··· Recorded data

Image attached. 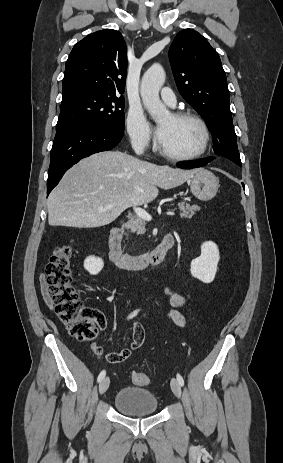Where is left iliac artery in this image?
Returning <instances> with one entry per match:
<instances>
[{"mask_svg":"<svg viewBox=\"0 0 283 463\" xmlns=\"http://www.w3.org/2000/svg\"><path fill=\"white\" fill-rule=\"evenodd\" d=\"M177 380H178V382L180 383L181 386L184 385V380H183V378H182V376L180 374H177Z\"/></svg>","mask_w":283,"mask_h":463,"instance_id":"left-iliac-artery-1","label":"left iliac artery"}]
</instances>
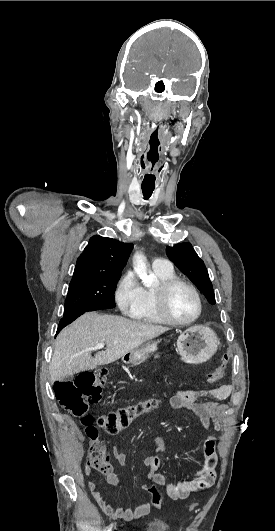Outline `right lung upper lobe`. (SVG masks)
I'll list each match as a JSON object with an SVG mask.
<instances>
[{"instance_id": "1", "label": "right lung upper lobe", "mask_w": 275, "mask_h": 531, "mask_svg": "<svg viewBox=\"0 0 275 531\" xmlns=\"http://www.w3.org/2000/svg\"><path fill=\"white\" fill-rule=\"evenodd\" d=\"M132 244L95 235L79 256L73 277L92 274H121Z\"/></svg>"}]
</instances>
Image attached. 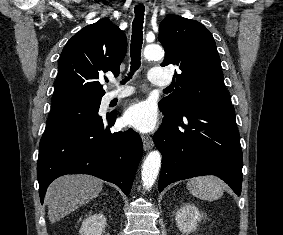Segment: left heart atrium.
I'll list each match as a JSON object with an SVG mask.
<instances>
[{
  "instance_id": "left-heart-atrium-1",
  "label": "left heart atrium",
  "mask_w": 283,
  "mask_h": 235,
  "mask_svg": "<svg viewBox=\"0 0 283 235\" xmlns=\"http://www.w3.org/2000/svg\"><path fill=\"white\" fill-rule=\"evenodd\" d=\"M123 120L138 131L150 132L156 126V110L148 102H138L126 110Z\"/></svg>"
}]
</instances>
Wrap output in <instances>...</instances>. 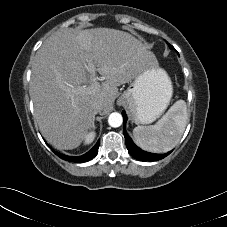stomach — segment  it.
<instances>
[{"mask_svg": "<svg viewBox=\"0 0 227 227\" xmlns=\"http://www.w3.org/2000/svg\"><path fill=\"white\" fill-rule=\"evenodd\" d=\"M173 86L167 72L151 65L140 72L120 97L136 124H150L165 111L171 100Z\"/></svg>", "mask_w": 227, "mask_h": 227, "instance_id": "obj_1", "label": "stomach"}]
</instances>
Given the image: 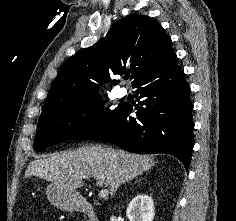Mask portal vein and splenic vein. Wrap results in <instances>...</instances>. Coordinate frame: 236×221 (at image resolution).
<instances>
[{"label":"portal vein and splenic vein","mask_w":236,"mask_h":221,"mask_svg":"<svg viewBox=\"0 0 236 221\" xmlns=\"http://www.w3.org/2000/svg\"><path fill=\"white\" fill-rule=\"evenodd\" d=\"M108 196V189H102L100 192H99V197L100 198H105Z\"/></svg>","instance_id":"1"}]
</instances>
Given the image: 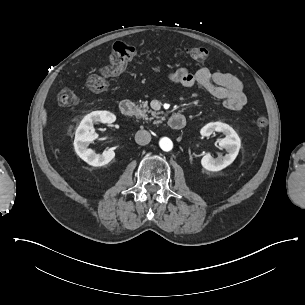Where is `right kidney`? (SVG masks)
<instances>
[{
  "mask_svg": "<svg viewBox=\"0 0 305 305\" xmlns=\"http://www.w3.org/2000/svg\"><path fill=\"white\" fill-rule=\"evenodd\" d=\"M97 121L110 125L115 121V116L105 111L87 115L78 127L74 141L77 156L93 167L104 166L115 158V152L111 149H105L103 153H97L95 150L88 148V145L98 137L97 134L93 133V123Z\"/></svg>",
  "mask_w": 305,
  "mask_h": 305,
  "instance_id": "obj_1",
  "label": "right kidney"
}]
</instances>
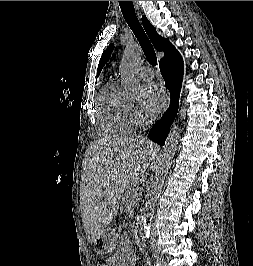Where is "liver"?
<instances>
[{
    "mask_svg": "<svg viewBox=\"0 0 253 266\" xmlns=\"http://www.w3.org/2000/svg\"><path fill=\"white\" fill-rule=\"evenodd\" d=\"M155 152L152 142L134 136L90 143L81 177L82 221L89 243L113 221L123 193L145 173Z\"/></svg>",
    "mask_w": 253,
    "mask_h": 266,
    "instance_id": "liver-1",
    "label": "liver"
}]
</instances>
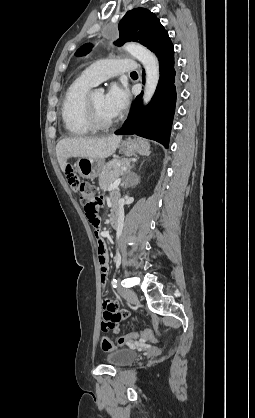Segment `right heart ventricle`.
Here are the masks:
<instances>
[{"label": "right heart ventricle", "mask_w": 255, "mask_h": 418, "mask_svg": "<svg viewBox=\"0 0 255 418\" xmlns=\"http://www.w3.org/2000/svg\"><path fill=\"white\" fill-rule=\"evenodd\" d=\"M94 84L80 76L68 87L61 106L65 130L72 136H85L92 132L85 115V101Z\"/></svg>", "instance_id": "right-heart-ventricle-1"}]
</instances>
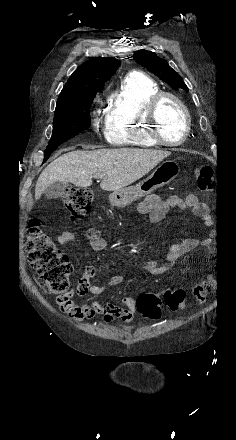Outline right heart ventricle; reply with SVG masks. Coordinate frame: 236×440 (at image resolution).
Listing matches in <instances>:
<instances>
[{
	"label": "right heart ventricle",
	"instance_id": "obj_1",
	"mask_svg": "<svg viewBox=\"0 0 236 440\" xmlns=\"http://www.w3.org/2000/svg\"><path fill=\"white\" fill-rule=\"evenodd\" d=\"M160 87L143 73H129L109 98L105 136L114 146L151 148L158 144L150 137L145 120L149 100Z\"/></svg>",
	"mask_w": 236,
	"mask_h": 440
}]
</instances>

······

Nothing but the lines from the one that contains "Outline right heart" through the last line of the material should be written out, exactly. Omit pictures.

Outline right heart ventricle; reply with SVG masks. Coordinate frame: 236×440 (at image resolution).
Listing matches in <instances>:
<instances>
[{
	"label": "right heart ventricle",
	"instance_id": "obj_1",
	"mask_svg": "<svg viewBox=\"0 0 236 440\" xmlns=\"http://www.w3.org/2000/svg\"><path fill=\"white\" fill-rule=\"evenodd\" d=\"M160 87L143 73H129L109 98L105 136L114 146L151 148L158 144L150 137L145 120L149 100Z\"/></svg>",
	"mask_w": 236,
	"mask_h": 440
}]
</instances>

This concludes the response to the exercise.